Cuomo proposed a $132.5 billion budget in January. Senate Republicans want to spend a little less, Assembly Democrats want to spend a little more and each are divided by a fraction of the traditional range between the executive and legislative proposals. The budget will include a higher income tax on millionaires passed in December to raise $2 billion that will pay for a tax cut of $200 to $400 for most middle-income families.
But within that total, there are differences among the leaders. Cuomo had wanted to use $250 million of the $800 million increase in school aid for competitive grants to reward performance and innovation. But Assembly Speaker Sheldon Silver says most of that should be returned to general school aid, where the neediest school districts get a larger share of the money.
Legislators want to set aside $750 million of the increase for general school aid. That would leave Cuomo with $50 million for the competitive program, which is what he secured for the current fiscal year.
Another sticking point is whether New York creates a health insurance exchange, aimed at enabling the uninsured to shop for coverage at competitive rates, under the Obama administration's health care plan, a major campaign target for Republicans in the presidential race.
The state Senate's Republican majority didn't include health exchanges in their budget proposal, saying more study is required. Cuomo and the Assembly Democrats favor the plan to create a kind of one-stop supermarket for health care to insure more Americans.
If the state doesn't approve a health exchange with federal funds within months, the Obama administration will create one.
The Legislature also opposes Cuomo's proposal to empower the governor to more freely move money between agencies as he pushes consolidations of services and efficiencies. Lawmakers say the Senate and Assembly are charged in the constitution with approving spending in the annual state budget, and governors must stick to it.
On Monday, Silver also supported the potential return of pork-barrel spending known as "member items," saying lawmakers know best how the grants can serve their districts. The discretionary grant spending by lawmakers and the governor has been suspended for three years after scandals and fiscal crisis forced a cut of hundreds of millions of dollars.
Each majority also has its own proposals that they want in the budget going into the fall legislative elections.

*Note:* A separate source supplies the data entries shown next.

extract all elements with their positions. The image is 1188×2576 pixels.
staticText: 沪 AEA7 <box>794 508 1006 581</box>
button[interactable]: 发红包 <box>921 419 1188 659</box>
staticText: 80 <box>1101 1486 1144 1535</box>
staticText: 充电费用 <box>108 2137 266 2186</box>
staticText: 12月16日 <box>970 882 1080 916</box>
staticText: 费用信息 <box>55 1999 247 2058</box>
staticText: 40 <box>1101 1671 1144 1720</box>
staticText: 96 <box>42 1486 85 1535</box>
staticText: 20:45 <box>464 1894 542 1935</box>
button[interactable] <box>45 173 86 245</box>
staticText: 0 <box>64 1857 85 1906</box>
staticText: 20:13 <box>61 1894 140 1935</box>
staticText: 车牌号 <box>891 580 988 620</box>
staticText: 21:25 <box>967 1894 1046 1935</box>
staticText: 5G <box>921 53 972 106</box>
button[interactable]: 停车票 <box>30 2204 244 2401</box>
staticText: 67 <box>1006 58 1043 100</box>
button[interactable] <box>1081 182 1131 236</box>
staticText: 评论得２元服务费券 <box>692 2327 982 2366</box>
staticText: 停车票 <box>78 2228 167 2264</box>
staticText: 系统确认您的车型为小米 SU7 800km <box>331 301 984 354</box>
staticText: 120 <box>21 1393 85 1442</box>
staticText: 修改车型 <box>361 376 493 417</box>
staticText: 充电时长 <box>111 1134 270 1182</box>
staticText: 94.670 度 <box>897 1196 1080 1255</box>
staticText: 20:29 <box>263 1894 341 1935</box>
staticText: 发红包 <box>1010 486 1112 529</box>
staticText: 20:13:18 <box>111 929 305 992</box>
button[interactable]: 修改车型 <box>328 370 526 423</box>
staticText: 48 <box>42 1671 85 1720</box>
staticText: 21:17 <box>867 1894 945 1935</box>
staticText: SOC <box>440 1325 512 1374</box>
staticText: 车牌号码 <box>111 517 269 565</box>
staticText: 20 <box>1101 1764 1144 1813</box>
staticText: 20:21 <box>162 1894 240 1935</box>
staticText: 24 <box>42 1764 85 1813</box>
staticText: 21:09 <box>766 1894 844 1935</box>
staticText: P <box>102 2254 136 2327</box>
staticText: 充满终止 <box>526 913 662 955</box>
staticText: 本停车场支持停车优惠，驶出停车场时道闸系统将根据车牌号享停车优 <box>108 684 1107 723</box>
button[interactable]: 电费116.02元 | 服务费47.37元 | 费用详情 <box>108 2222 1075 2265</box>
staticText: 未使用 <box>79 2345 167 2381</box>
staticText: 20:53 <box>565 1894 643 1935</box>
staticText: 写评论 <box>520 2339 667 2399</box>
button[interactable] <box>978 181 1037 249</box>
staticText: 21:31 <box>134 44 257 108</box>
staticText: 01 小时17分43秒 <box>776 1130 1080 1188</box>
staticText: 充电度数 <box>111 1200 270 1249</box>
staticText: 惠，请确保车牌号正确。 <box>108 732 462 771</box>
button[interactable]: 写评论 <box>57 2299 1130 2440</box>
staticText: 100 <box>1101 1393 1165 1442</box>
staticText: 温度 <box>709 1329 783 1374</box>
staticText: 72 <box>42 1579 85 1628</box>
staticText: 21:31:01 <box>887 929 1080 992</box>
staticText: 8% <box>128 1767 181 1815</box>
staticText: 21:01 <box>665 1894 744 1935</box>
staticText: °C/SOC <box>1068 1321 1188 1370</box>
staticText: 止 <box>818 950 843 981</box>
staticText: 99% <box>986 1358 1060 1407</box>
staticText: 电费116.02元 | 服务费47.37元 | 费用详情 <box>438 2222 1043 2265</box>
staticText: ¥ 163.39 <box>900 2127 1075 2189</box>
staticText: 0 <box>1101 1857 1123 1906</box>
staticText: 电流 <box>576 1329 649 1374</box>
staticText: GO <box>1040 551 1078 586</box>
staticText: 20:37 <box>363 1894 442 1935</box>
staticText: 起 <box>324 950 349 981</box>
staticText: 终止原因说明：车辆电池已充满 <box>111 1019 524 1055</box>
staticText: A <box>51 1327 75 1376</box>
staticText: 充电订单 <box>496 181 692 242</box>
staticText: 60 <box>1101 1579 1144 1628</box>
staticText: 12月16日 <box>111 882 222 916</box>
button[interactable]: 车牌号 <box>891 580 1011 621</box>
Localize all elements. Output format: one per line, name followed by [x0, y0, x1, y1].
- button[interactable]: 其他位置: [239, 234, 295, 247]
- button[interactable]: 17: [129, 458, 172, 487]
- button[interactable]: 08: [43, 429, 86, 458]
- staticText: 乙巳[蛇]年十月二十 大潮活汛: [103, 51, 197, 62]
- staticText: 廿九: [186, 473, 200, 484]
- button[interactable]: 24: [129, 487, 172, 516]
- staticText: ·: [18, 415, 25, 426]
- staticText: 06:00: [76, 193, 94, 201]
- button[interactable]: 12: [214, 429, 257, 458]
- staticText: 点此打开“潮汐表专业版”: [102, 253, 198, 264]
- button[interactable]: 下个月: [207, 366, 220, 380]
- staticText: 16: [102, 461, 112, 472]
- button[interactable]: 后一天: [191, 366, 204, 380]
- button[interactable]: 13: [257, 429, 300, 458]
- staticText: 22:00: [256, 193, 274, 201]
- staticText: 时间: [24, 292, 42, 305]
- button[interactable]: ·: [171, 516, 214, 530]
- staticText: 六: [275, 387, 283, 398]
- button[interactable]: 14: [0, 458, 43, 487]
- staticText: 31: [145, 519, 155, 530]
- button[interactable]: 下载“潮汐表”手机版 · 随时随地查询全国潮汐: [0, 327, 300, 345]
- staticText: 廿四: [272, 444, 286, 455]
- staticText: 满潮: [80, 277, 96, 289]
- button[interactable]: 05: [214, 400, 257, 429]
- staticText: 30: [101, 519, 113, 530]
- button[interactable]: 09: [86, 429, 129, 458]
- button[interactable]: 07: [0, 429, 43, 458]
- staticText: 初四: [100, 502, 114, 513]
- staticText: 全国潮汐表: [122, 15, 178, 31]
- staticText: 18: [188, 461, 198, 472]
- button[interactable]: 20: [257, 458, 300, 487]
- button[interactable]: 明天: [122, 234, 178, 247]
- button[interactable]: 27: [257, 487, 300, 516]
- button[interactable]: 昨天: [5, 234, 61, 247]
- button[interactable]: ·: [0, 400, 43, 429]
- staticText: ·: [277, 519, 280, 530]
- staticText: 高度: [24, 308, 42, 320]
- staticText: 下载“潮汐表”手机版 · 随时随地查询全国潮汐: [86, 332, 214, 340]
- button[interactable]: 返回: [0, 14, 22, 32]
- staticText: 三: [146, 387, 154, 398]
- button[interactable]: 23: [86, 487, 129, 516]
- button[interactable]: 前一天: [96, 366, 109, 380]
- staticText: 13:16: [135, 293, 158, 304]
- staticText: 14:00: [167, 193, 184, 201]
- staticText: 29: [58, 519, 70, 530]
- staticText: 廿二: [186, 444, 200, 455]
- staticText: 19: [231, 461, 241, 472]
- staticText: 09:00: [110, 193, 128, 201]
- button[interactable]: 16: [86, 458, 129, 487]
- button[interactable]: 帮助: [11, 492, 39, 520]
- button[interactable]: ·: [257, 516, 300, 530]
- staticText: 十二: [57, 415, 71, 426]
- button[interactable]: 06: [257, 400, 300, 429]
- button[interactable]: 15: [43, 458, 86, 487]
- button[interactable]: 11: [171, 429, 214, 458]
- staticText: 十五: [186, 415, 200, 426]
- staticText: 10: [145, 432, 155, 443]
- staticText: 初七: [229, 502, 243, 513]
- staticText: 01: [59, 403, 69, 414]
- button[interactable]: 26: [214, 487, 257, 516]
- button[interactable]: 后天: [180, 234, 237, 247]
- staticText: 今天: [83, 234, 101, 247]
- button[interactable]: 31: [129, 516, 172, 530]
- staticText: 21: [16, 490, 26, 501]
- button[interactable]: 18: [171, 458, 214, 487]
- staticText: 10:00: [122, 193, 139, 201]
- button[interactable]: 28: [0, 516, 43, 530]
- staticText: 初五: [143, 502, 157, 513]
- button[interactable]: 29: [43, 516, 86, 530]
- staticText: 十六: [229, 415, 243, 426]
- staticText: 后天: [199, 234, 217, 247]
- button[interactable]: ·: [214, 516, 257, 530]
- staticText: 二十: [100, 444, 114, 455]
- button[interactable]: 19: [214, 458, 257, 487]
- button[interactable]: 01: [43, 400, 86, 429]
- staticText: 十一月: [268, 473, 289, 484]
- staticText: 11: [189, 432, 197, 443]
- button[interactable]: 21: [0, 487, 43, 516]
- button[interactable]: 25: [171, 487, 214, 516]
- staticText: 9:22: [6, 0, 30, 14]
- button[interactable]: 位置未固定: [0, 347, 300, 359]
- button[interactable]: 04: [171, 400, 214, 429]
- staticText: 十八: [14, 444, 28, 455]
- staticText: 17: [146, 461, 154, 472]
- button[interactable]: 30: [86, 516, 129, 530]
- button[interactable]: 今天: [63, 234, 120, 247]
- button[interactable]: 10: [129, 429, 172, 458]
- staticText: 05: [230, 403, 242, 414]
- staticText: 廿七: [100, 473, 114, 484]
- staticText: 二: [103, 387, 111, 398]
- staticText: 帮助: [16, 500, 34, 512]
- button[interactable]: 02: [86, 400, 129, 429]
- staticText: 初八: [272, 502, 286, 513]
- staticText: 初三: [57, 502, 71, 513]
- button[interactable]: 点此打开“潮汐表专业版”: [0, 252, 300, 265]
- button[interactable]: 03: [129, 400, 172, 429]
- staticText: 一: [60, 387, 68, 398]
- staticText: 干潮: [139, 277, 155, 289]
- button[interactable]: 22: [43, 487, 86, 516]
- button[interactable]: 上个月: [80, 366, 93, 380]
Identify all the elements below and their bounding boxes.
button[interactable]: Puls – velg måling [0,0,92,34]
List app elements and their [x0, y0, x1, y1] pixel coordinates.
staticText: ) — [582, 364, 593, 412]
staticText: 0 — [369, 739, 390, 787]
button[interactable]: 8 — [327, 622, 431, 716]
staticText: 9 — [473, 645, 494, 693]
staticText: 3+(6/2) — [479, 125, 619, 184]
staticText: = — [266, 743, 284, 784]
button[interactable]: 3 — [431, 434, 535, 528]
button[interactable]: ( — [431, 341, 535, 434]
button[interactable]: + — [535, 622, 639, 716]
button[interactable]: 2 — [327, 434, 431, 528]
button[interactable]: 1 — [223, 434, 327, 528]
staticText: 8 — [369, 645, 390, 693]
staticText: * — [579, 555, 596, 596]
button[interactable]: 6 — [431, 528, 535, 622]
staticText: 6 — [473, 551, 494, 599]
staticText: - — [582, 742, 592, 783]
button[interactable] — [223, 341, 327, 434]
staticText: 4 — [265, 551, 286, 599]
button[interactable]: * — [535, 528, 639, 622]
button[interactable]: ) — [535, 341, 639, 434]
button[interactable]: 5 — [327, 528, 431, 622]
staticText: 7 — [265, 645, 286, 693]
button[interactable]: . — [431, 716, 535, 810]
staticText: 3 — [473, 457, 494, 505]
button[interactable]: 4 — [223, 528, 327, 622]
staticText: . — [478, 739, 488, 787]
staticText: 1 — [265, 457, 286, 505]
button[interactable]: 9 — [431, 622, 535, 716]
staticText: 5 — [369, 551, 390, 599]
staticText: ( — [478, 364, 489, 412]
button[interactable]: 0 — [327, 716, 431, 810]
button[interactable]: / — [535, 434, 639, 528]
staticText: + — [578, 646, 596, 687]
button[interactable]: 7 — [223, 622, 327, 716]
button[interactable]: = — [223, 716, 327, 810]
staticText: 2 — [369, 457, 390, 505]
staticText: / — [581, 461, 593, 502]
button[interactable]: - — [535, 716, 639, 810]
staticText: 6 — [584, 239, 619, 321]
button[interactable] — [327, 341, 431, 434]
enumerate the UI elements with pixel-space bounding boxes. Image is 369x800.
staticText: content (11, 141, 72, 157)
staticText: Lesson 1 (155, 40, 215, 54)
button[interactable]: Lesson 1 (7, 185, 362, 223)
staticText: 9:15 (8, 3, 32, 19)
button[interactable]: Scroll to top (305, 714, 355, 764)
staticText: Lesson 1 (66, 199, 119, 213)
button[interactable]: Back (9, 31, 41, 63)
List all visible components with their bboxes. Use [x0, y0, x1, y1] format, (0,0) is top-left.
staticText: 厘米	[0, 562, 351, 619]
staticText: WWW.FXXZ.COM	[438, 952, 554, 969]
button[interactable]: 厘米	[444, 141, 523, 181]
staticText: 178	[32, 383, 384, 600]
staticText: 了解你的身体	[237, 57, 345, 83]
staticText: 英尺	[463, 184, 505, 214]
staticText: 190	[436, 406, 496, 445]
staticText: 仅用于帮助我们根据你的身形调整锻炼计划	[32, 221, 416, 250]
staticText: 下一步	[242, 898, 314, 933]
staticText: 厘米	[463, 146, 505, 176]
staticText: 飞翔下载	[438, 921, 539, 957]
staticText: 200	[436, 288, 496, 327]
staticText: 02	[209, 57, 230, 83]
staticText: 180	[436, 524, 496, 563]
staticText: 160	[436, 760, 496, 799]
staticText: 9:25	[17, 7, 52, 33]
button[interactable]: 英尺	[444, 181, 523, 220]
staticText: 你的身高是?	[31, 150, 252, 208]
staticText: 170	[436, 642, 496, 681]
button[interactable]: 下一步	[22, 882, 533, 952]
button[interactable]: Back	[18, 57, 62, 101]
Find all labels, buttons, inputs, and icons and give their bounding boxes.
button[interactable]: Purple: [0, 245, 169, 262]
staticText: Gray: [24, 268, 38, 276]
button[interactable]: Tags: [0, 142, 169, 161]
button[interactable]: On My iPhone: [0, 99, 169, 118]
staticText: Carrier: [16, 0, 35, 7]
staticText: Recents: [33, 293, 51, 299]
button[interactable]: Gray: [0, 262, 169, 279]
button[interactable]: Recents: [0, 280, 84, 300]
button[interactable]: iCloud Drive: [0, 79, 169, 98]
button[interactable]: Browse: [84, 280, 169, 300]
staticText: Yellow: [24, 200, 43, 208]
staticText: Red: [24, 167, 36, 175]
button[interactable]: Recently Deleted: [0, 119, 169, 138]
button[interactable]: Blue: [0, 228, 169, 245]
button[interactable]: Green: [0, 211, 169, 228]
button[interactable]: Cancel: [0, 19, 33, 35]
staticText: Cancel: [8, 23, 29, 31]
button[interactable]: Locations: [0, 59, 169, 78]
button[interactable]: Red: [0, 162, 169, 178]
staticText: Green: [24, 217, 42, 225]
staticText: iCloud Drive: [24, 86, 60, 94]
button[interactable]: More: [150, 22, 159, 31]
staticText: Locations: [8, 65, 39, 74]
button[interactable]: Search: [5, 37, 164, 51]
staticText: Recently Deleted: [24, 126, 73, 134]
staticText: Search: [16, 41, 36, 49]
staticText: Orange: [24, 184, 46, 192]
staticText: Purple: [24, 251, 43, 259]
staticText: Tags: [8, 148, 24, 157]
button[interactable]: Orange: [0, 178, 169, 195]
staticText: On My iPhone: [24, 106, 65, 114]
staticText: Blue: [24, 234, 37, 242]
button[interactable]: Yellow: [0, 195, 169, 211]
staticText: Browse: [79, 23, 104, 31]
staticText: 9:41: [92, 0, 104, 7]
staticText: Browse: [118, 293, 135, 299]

The Senate Republicans want a package of tax breaks for small businesses to encourage hiring. The Assembly Democrats want to raise the $7.25-an-hour minimum wage to $8.50 an hour to provide a more adequate living standard, but Silver insists that will be the subject of debate after the budget.
"I'm willing to compromise on a lot of things," Silver, a Manhattan Democrat, said Monday.
The legislative leaders and Cuomo, however, want an on-time budget to take to voters as a sign of an efficient state government.
The governor, however, has the trump card in a late budget. Under unusual powers provided in law for New York governors, Cuomo may impose his budget in emergency spending bills if there's no agreement before the deadline.
The Legislature's joint conference committees are meeting now to debate various budget issues, from transportation to higher education funding. A unified proposal by the Legislature will then, traditionally, be part of closed-door talks between Cuomo, Skelos and Assembly Speaker Sheldon Silver.
The budget work comes after Cuomo and lawmakers reached agreements Wednesday on a new and cheaper pension system for future public workers, an expanded DNA database for use in law enforcement, redistricting of state legislative districts for use over the next 10 years, and the first passage of a constitutional amendment to open up to seven casinos statewide.
Associated Press writer Michael Virtanen contributed to this report from Albany.